Die Bremse


Was muss die Bremse können?

Ganz klar: Die Bremse soll das Fahrzeug anhalten. Einerseits muss sie Geschwindigkeit drosseln können, andererseits den völligen Stillstand schnell herstellen – und das ohne die Spur zu verlassen. Außerdem muss die Bremse das Fahrzeug im geparkten Zustand bei abschüssiger Lage im Stillstand halten. Laut Vorschrift werden für diese beiden Funktionen – Betriebsbremse und Feststellbremse – zwei unabhängige Systeme eingesetzt. Darüber hinaus muss auch die Betriebsbremse aus zwei getrennten Bremskreisen bestehen, sodass auch im Notfall noch jeweils ein Rad pro Seite gebremst werden kann. Für die Stabilisierung des Systems sorgen seit den 1970ern aktive Sicherheitssysteme wie das Antiblockiersystem (ABS) oder die Antriebsschlupfregelung (ASR).

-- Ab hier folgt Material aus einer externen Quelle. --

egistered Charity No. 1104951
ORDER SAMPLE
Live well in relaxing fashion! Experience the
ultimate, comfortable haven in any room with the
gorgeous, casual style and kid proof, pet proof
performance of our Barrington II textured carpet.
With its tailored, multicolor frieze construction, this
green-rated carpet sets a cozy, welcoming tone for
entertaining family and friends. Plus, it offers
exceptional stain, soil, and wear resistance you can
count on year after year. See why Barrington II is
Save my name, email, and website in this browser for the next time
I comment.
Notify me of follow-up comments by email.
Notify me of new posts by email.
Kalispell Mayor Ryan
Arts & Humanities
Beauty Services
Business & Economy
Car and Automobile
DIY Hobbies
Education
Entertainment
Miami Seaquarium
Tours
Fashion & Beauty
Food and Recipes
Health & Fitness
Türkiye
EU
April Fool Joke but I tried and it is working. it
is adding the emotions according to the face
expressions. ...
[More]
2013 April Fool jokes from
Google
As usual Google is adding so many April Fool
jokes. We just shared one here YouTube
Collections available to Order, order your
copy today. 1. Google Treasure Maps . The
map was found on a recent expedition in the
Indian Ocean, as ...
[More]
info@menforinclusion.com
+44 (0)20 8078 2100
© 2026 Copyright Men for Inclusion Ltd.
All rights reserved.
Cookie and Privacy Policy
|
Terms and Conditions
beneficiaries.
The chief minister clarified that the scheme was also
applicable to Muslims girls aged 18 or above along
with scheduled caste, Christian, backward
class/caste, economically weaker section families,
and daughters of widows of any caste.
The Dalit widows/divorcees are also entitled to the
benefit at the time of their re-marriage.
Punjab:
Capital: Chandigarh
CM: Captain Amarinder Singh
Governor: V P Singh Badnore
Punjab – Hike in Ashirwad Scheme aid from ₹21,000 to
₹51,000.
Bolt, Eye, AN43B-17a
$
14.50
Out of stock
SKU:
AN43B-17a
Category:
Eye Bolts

Da die Bremse zu den sicherheitsrelevantesten Systemen am Auto zählt, ist die Qualität ihrer Teile für Autofahrer überlebenswichtig. Die Bremse muss sehr strapazierfähig sein, denn die Temperatur an den Bremsbelägen erreicht schnell einmal 700 bis 800° Celsius. Zur optimalen Funktion müssen die Bremsen daher ausreichend gekühlt und außerdem von störenden Verunreinigungen befreit sein. Außerdem braucht ein neuer Bremsbelag immer eine gewisse Einfahrzeit, bis er seine volle Leistung erreicht. Auch auf die Qualität und Hitzebeständigkeit der Bremsflüssigkeit ist zu achten, denn sonst tritt man irgendwann überraschend ins Leere. Zusammengefasst: Jedes Teil der Bremse ist unverzichtbar.

Wie funktioniert die Bremse?

Die Lage der Bremse am Fahrzeug ist schnell beschrieben: Sie befindet sich zwischen Bremspedal und Rad. Ihre aktuell gängigste Bauform ist die Scheibenbremse. Diese presst eine auf der Welle mitlaufende Bremsscheibe beidseitig an die Bremsbeläge. Wegen ihres höheren Wirkungsgrades wird die Scheibenbremse heute meist gegenüber der Trommelbremse bevorzugt.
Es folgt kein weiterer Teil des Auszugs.